** Assignment **
Return, from the data that follows, each line that holds the word "coordinates".

Collected data entries:
------------------------------------------------------------------------

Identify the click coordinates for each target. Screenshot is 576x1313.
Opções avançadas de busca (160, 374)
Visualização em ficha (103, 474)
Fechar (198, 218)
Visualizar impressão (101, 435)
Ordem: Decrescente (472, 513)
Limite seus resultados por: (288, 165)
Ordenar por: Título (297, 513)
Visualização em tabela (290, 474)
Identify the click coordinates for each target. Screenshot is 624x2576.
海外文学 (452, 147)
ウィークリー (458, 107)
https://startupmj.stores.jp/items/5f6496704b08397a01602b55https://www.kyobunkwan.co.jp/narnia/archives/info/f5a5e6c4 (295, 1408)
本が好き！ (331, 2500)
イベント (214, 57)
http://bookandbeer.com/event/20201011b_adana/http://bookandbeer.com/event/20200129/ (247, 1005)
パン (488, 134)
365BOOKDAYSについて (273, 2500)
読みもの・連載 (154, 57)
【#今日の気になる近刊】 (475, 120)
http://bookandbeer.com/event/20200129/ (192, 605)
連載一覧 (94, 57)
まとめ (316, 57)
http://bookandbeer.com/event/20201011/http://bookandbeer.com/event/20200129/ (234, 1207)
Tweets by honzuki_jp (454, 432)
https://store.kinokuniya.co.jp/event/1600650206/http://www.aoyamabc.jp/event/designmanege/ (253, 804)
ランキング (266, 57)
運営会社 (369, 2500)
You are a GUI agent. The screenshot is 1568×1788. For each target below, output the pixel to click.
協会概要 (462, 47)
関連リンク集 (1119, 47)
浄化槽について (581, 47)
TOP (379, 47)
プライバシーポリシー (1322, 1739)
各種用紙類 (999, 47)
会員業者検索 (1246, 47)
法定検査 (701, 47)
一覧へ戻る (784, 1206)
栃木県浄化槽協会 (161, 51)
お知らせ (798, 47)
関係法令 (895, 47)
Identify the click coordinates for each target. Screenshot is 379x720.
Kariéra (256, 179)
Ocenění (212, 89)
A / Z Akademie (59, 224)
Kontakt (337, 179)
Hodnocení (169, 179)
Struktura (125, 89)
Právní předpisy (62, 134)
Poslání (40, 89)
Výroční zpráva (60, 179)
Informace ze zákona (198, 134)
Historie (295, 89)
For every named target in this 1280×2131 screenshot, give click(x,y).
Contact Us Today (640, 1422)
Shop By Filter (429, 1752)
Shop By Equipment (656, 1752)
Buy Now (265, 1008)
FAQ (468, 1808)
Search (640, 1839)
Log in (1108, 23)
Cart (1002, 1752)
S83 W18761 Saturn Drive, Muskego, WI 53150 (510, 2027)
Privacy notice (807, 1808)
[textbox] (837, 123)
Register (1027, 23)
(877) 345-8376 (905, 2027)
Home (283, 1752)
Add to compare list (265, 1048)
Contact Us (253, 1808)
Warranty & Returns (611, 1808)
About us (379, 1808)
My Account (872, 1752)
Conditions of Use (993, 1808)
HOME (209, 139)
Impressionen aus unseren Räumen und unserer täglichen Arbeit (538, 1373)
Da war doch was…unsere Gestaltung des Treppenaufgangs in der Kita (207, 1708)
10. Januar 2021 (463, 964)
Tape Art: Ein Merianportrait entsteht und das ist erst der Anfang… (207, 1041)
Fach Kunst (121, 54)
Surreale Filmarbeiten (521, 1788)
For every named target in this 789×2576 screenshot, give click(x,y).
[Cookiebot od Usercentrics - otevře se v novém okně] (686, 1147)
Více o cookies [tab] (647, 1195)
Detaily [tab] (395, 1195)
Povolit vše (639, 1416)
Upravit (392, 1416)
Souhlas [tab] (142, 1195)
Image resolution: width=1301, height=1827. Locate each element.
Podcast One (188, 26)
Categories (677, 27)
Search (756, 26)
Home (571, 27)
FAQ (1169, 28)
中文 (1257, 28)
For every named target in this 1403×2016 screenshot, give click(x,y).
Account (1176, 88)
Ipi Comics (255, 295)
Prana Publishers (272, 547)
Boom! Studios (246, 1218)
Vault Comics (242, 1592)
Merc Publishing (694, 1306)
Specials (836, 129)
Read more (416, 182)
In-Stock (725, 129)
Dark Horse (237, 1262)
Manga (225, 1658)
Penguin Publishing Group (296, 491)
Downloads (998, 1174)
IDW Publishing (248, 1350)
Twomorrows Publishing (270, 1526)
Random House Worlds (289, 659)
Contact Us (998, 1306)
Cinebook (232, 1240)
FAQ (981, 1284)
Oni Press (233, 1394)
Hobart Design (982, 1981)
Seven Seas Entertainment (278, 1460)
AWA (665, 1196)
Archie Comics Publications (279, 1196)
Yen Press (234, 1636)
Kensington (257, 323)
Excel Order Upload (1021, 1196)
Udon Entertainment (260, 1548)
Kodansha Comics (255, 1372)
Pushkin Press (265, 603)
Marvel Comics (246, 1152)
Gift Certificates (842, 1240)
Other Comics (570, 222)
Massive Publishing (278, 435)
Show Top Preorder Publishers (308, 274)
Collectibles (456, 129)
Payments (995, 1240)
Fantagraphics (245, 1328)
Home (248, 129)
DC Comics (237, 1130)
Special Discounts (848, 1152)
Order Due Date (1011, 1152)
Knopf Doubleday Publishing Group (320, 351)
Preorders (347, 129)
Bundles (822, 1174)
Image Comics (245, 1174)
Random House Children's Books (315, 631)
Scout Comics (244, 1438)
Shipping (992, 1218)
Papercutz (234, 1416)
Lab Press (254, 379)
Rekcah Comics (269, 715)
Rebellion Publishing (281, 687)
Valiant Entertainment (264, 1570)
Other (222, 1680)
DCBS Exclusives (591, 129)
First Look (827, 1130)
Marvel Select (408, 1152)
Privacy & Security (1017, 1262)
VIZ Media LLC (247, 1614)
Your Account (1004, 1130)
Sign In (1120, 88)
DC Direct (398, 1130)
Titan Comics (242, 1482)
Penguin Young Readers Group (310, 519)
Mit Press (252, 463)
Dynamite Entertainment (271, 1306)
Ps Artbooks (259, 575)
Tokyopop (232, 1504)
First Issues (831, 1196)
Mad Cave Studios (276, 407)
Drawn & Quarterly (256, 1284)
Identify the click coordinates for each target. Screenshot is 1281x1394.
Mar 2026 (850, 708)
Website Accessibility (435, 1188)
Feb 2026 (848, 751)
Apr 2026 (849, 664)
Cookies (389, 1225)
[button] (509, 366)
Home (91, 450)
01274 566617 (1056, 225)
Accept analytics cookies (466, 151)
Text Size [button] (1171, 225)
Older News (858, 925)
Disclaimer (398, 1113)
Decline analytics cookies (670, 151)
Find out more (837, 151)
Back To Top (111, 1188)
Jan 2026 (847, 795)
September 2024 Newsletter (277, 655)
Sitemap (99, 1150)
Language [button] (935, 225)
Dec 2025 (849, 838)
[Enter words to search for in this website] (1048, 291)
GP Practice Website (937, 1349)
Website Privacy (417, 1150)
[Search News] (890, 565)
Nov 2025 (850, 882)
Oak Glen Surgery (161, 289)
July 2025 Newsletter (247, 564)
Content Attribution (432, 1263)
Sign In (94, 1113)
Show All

------------------------------------------------------------------------

** Exercise solution **
Identify the click coordinates for each target. Screenshot is 576x1313.
Identify the click coordinates for each target. Screenshot is 624x2576.
Identify the click coordinates for each target. Screenshot is 379x720.
Identify the click coordinates for each target. Screenshot is 1281x1394.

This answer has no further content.